At the Labour party conference the Unlock Democracy stall displayed a selection of badges. I still haven’t pinned on the one that said ‘I want Local Power!’, because every time I think of doing so, I ask myself a rather pertinent question – do I really trust my local authority with more power? The great Edmund Burke said, “the greater the power, the more dangerous the abuse”. Some argue that local authorities already have too much power and are free to abuse it with relatively little scrutiny. It was only last year that Poole Borough Council was found to be conducting physical surveillance on families merely to ascertain whether they were living in the right school catchment areas for their children.

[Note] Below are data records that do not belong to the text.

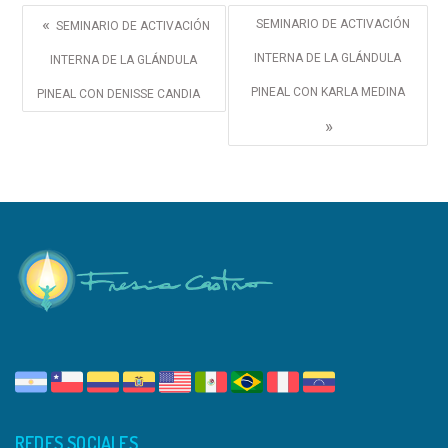
«
SEMINARIO DE ACTIVACIÓN
SEMINARIO DE ACTIVACIÓN
INTERNA DE LA GLÁNDULA
INTERNA DE LA GLÁNDULA
PINEAL CON KARLA MEDINA
PINEAL CON DENISSE CANDIA
»
REDES SOCIALES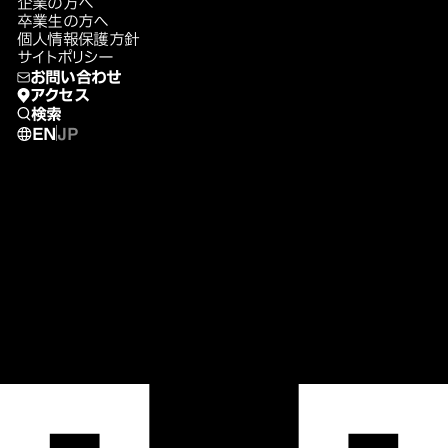
企業の方へ
卒業生の方へ
個人情報保護方針
サイトポリシー
お問い合わせ
アクセス
検索
EN
JP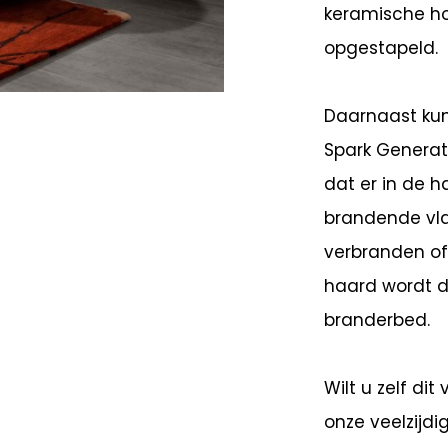
keramische ho
opgestapeld.
Daarnaast kun
Spark Generat
dat er in de h
brandende vl
verbranden of 
haard wordt d
branderbed.
Wilt u zelf di
onze veelzijdi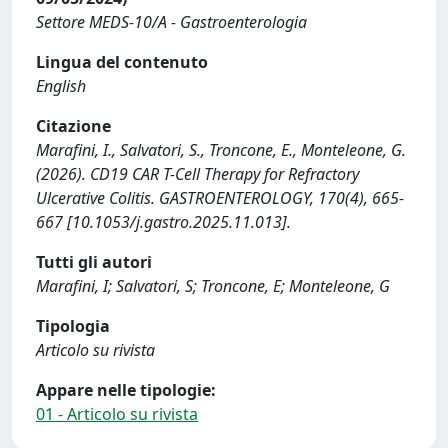
Settore MEDS-10/A - Gastroenterologia
Lingua del contenuto
English
Citazione
Marafini, I., Salvatori, S., Troncone, E., Monteleone, G.
(2026). CD19 CAR T-Cell Therapy for Refractory
Ulcerative Colitis. GASTROENTEROLOGY, 170(4), 665-
667 [10.1053/j.gastro.2025.11.013].
Tutti gli autori
Marafini, I; Salvatori, S; Troncone, E; Monteleone, G
Tipologia
Articolo su rivista
Appare nelle tipologie:
01 - Articolo su rivista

A statutory instrument made and laid before Parliament earlier this year will allow draconian police powers intended to catch out crime barons to be delegated to councils, quangos and agencies so that they may seize assets from members of the public. The powers will allow councils and financial investigators for organisations as diverse as Royal Mail, the Rural Payments Agency and Transport for London to freeze assets, search homes, seize cash, confiscate property and obtain private financial records. The new measures come into force this week and will allow these dangerous powers, intended to be used by Police for serious criminal investigation, to be used against fare dodgers, families unable to pay their council tax and other ‘dangerous criminals’. Up until now, the confiscation powers have been accessible to councils and other agencies only through the police. They will now be directly accessible without any police involvement. The statutory instrument, made on 2nd April and laid before Parliament on 14th April came into force on 12th May 2009, although it wasn’t until this week that the powers were delegated. Perhaps just as worrying as the new measures is the fact that there has been so little media coverage of them.
When it says that they were “laid before parliament” this means that parliament laid down before it. There was no discussion, debate, coverage, statement, or justification of a quite extraordinary and potentially dangerous extension of the coercive power of the state.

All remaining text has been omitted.